When Reconciliation Fails

When Reconciliation Fails April 15, 2014

“What are we to do when reconciliation fails?”

I was 19, the daughter of recently separated parents, when I first asked that ugly question in 2003.  I asked it over and over again in the five years to follow before their divorce finalized.

I asked the ugly question in 2009 when my best friend betrayed me and, when confronted, told me he “just didn’t have it in him to be the kind of friend I wanted him to be.”  He was right.  He didn’t.

I asked the ugly question in 2010 when my boss called me ungrateful and entitled after I explained to him the employees were upset that our paychecks were three weeks overdue.  I asked it again when he attempted to explain to me, after being caught red-handed, how it was his wife’s fault that he spent his days cheating on her with our business contacts.

I asked the ugly question in 2011 as I sat in a counselor’s office with my husband of seven years who kept saying nonsensical things which I ultimately discovered meant “You’re a great wife but I’m done with our marriage and I’ll let you know by text tomorrow that I’m on my way out the door.”

I ask the ugly question a lot these days too, and it’s usually in the face of betrayal and abuse that simply cannot be repaired.

“What are we to do when reconciliation fails?”

A couple of months ago I attended a birthday party for one of my friends.  This particular party was held at a small local restaurant in Lexington, Kentucky that was about the size of my pinky.  Our group of about 10 people pretty much filled the entire restaurant, elbow to elbow.

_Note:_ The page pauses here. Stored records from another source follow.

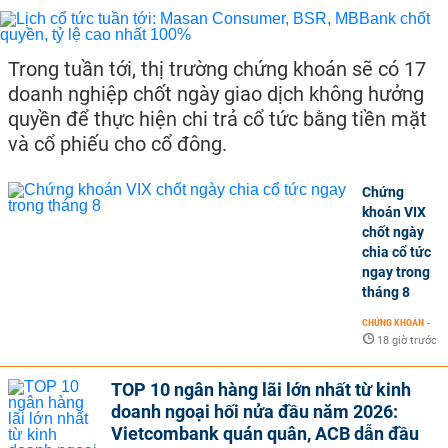
Trong tuần tới, thị trường chứng khoán sẽ có 17
doanh nghiệp chốt ngày giao dịch không hưởng
quyền để thực hiện chi trả cổ tức bằng tiền mặt
và cổ phiếu cho cổ đông.
Chứng
khoán VIX
chốt ngày
chia cổ tức
ngay trong
tháng 8
CHỨNG KHOÁN
-
18 giờ trước
TOP 10 ngân hàng lãi lớn nhất từ kinh
doanh ngoại hối nửa đầu năm 2026:
Vietcombank quán quân, ACB dẫn đầu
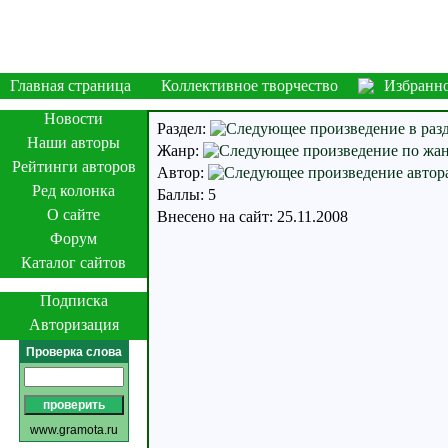
Главная страница
Коллективное творчество
Избранн
Новости
Раздел:
Наши авторы
Жанр:
Рейтинги авторов
Автор:
Ред колонка
Баллы: 5
О сайте
Внесено на сайт: 25.11.2008
Форум
Каталог сайтов
Подписка
Авторизация
Проверка слова
www.gramota.ru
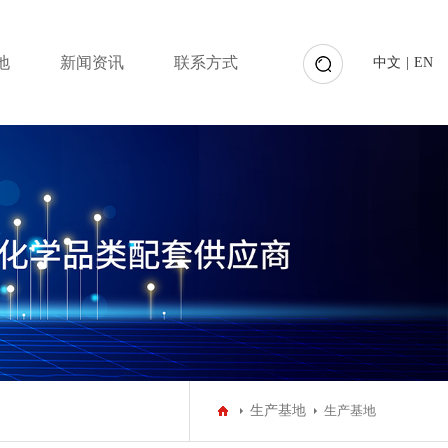
地
新闻资讯
联系方式
中文
|
EN
生产基地
生产基地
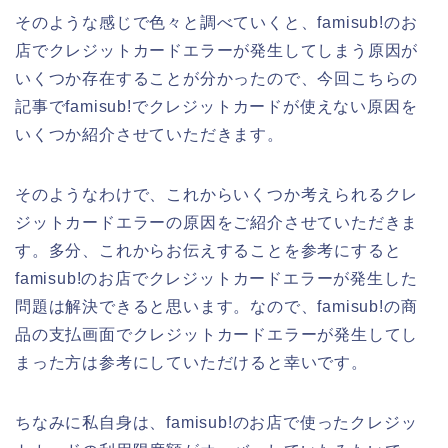
そのような感じで色々と調べていくと、famisub!のお
店でクレジットカードエラーが発生してしまう原因が
いくつか存在することが分かったので、今回こちらの
記事でfamisub!でクレジットカードが使えない原因を
いくつか紹介させていただきます。
そのようなわけで、これからいくつか考えられるクレ
ジットカードエラーの原因をご紹介させていただきま
す。多分、これからお伝えすることを参考にすると
famisub!のお店でクレジットカードエラーが発生した
問題は解決できると思います。なので、famisub!の商
品の支払画面でクレジットカードエラーが発生してし
まった方は参考にしていただけると幸いです。
ちなみに私自身は、famisub!のお店で使ったクレジッ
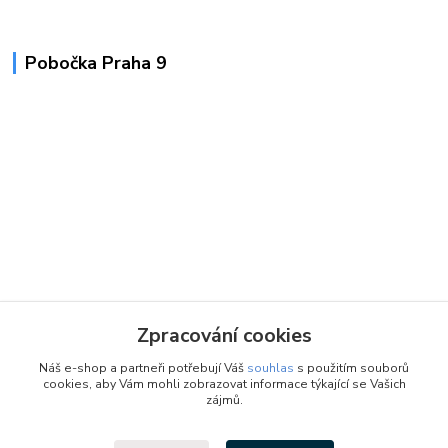
Pobočka Praha 9
Zpracování cookies
Náš e-shop a partneři potřebují Váš
souhlas
s použitím souborů
cookies, aby Vám mohli zobrazovat informace týkající se Vašich
zájmů.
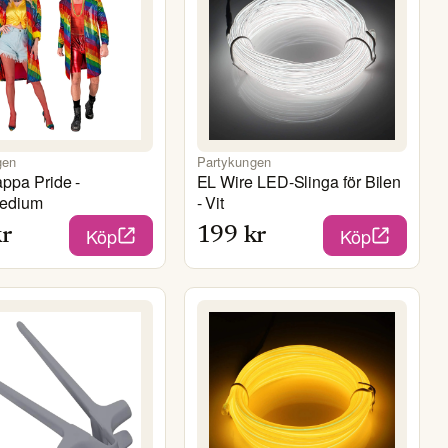
gen
Partykungen
appa Pride -
EL Wire LED-Slinga för Bilen
Medium
- Vit
Köp
Köp
r
199
kr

The birthday party was for a friend who, according to his own estimation, declares that 90% of his friends are gay.  My own friend census is far less impressive, but seeing that about 50% of mine are LGBT, and with the background I have working in faith and sexuality debates, I was really very comfortable as it became apparent that several of his friends wandering in were, in fact, gay.

One of the couples in their thirties sat down next to me, and within minutes of meeting, we began to discuss religion and sexuality when they learned I was the founder/president of LOVEboldly.  The two sharp, sweet men were intrigued by our work which attempts to bring dignity, decency, and civility back into the conversations on faith and sexuality.  After a good thirty minutes of swapping stories about our faith backgrounds, good and bad experiences, and how it had shaped us, I asked them where their experiences had landed them theologically and they explained they no longer saw Christianity as a logical or compelling religious belief system.

So I asked another ugly question.

“If your church had responded to your sexuality differently, do you think you’d still believe what you do now?”

You see, their churches had been the usual kind of terrible that I hear about every day. They furrowed their brows and began to think aloud as they attempted a response.  And then, one of them said this:

“It’s kind of like, if you’re in a relationship, and all you ever get is abused.  Over and over again, you get beat up.  And you love the person so much and you don’t want to leave them.  But eventually, you just realize that it’s not worth it.  The relationship is unhealthy.  So you part ways even though you love them so much and it really breaks your heart.  If that person comes back to you someday and says, ‘Hey, I’m really sorry and I want to give us another shot.  I’m a changed person and I won’t beat you up anymore.’ You might really want to believe them.  You might even still love them.  But you just know you could never trust them again.  You’ve moved on.  You found a better life.  You wouldn’t want to even put the work into trying to trust again when the relationship was so abusive.  That’s how I feel about Christianity.  Even if I wanted to, I couldn’t trust it again.  And that’s okay, because my life is better now and I’m in a relationship that doesn’t beat me up.”

Sometimes people abuse one another.  Sometimes a friend, a lover, or even a religion dehumanizes and dominates.  And sometimes the breach can never be repaired, even if victim and perpetrator both claim they want it repaired.

So what do we do when despite our best attempts to heal or to change our ways, we just plain fail?


What are we to do when reconciliation fails?